Wie werden Aussteller auf im Fall einer Nicht-Durchführung entschädigt für ihre Vorarbeiten?

Eine «Entschädigung» für Aussteller ist durch den Schutzschirm nicht vorgesehen. Das beste Mittel ist daher, Rahmenbedingung zu schaffen, welche eine Durchführung unter akzeptablen Maßnahmen möglich machen. Das Vertrauen in den Veranstalter und die effektive Durchführung einer Messe ist essenziel, damit sich Aussteller entscheiden, die Messeplanung wieder aufzunehmen.


Welche Veranstaltungen mit Schutzschirm wurden in der Schweiz schon bewilligt?

Per heute wurde noch keine Veranstaltung unter den «Schutzschirm» gestellt, da die nötigen Verordnungen noch nicht erstellt beziehungsweise vom Bundesrat abgesegnet worden sind. Das ist die Voraussetzung, damit überhaupt gestartet werden kann. Gemäß Art. 11a. ist dies theoretisch möglich ab dem 01. Juni 2021. Der Bund wird seinen Verpflichtungen bis dahin vermutlich nachkommen können. Ob dann auch die Kantone so schnell sind, wage ich in vielen Fällen zu bezweifeln.

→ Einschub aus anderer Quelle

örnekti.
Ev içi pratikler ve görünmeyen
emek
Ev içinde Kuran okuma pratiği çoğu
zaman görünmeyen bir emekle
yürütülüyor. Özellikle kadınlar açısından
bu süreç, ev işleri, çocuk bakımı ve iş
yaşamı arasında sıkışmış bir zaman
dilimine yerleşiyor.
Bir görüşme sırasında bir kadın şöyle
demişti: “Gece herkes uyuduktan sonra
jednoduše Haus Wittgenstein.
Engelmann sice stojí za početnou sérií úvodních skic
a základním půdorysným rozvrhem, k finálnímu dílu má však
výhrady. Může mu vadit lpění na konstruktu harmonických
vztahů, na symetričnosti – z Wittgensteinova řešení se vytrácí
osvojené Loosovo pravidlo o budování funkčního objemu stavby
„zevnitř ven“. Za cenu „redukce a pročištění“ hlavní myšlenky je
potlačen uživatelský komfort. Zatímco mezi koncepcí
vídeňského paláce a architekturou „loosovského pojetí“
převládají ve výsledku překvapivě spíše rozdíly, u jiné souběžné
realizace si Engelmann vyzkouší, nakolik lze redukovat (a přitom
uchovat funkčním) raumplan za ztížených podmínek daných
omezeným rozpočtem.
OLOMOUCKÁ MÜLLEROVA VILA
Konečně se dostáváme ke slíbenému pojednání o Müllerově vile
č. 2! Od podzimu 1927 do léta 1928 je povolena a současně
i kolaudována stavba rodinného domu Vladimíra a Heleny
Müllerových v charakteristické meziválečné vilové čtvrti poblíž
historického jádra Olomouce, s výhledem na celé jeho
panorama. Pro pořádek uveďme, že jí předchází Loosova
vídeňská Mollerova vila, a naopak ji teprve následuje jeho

Eine große Sorge der Branche besteht in der noch nicht erfolgten Verlängerung der Kurzarbeit, die vielerorts im September 2021 endet, von 18 auf 24 Monate. Wie muss es hier weiter gehen, was wäre der Wunsch der Mitglieder der Branchenverbände der Veranstaltungswirtschaft?

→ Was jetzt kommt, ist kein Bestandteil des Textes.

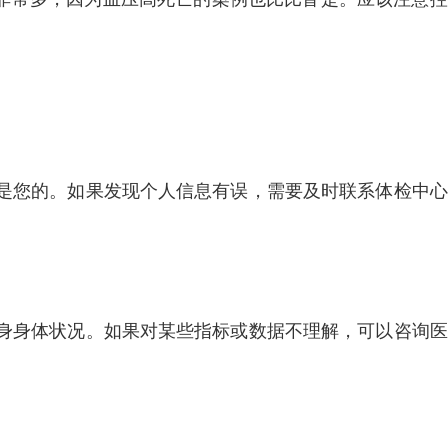
是您的。如果发现个人信息有误，需要及时联系体检中心
身身体状况。如果对某些指标或数据不理解，可以咨询医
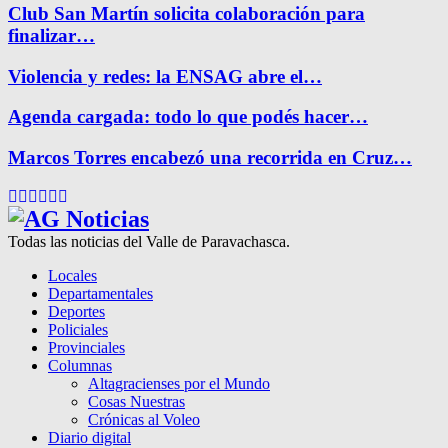
Club San Martín solicita colaboración para
finalizar…
Violencia y redes: la ENSAG abre el…
Agenda cargada: todo lo que podés hacer…
Marcos Torres encabezó una recorrida en Cruz…
Facebook
Twitter
Instagram
Pinterest
Google
Youtube
Todas las noticias del Valle de Paravachasca.
Locales
Departamentales
Deportes
Policiales
Provinciales
Columnas
Altagracienses por el Mundo
Cosas Nuestras
Crónicas al Voleo
Diario digital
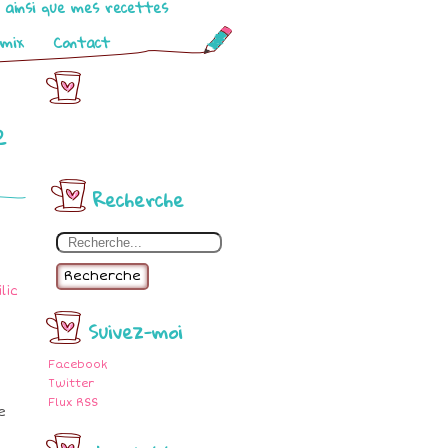
o ainsi que mes recettes
omix
Contact
e
Recherche
Recherche
Suivez-moi
Facebook
Twitter
Flux RSS
e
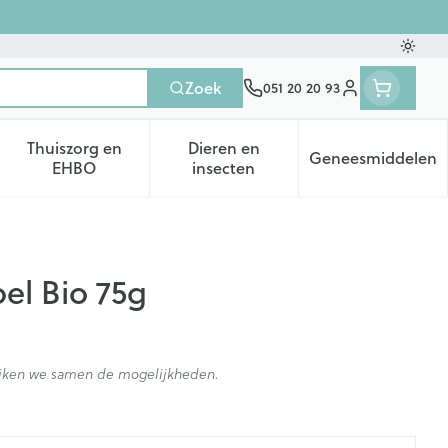
Oversc
Zoek
051 20 20 93
Klant menu
Thuiszorg en
Dieren en
Geneesmiddelen
tegorie
50+ categorie
enu voor Natuur geneeskunde categorie
Toon submenu voor Thuiszorg en EHBO categorie
Toon submenu voor Dieren en 
Toon subm
EHBO
insecten
el Bio 75g
kijken we samen de mogelijkheden.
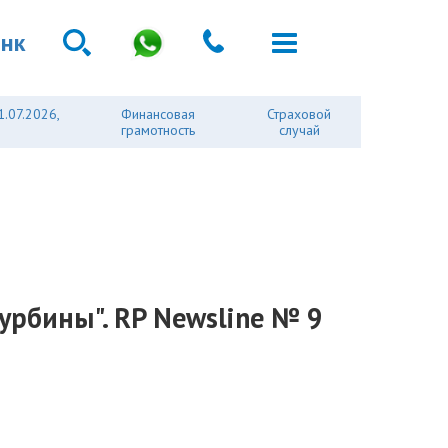
анк
1.07.2026,
Финансовая
Страховой
грамотность
случай
урбины". RP Newsline № 9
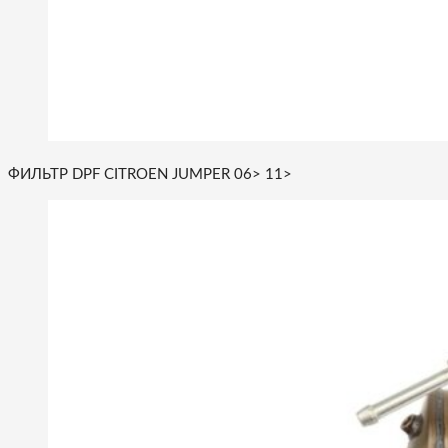
ФИЛЬТР DPF CITROEN JUMPER 06> 11>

Das Thema «Verlängerung der Bezugsfrist von Kurzarbeitsgeldern» von 18 auf 24 Monate wurde durch EXPO EVENT mehrfach beim Bundesrat eingebracht und liegt dort auf dem Tisch. Langsam wird die Zeit knapp, da einschneidende Personalentscheide oft bis Ende Mai getroffen werden müssen. Wir gehen davon aus, dass der Bundesrat sich bald dazu äußert. Die Legitimation, diese zu verlängern, hat er.

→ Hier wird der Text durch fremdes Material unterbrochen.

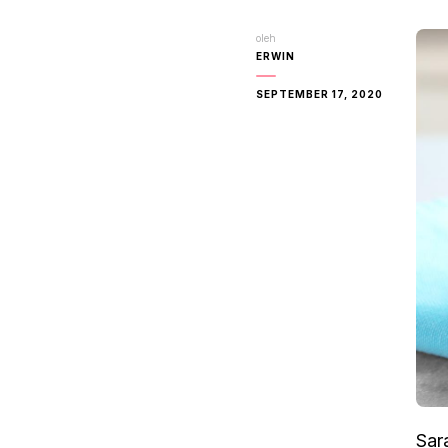
oleh
ERWIN
SEPTEMBER 17, 2020
Sar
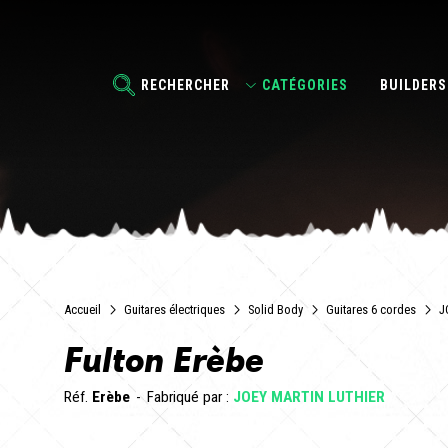
RECHERCHER
CATÉGORIES
BUILDERS
Accueil
Guitares électriques
Solid Body
Guitares 6 cordes
J
Fulton Erèbe
Réf.
Erèbe
Fabriqué par :
JOEY MARTIN LUTHIER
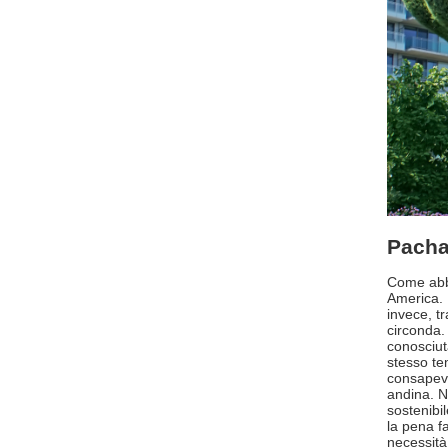
Pacham
Come abbi
America. 
invece, tr
circonda.
conosciut
stesso te
consapevo
andina. N
sostenibi
la pena f
necessità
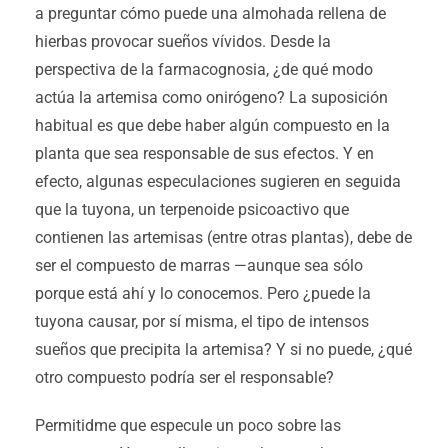
a preguntar cómo puede una almohada rellena de
hierbas provocar sueños vívidos. Desde la
perspectiva de la farmacognosia, ¿de qué modo
actúa la artemisa como onirógeno? La suposición
habitual es que debe haber algún compuesto en la
planta que sea responsable de sus efectos. Y en
efecto, algunas especulaciones sugieren en seguida
que la tuyona, un terpenoide psicoactivo que
contienen las artemisas (entre otras plantas), debe de
ser el compuesto de marras —aunque sea sólo
porque está ahí y lo conocemos. Pero ¿puede la
tuyona causar, por sí misma, el tipo de intensos
sueños que precipita la artemisa? Y si no puede, ¿qué
otro compuesto podría ser el responsable?
Permitidme que especule un poco sobre las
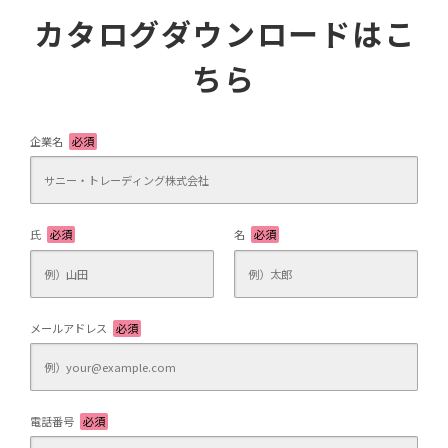
カタログダウンロードはこ
ちら
企業名
必須
氏
必須
名
必須
メールアドレス
必須
電話番号
必須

Am Dienstag, 18. Mai 2021 soll die Generalversammlung von Expo Event Swiss LiveCom Association stattfinden. In welcher Form?

Aufgrund der aktuellen Verhältnisse musste der EXPO EVENT-Vorstand sich entscheiden, wie wir die Generalversammlung durchführen und sind zum Schluss gekommen, dass es am sichersten ist, diese als Onlineveranstaltung durchzuführen. Das ist für unseren Verband ein Novum, aber der richtige Entscheid. Die Mitglieder werden vor der Generalversammlung ihre Unterlagen erhalten und schriftlich abstimmen.


Am 18. Mai ab 16:50h ist unser Livestream aktiv. Wir haben viel zu berichten und zeigen auf, wohin die Reise des Verbandes gehen soll. Als Höhepunkt konnten wir Roger Spindler vom bekannten Zukunftsinstitut engagieren, welcher sich Gedanken zu unserer Branche gemacht hat. Wir betrachten das Gesamtprogramm als ein Muss für die Branche, hier teilzunehmen.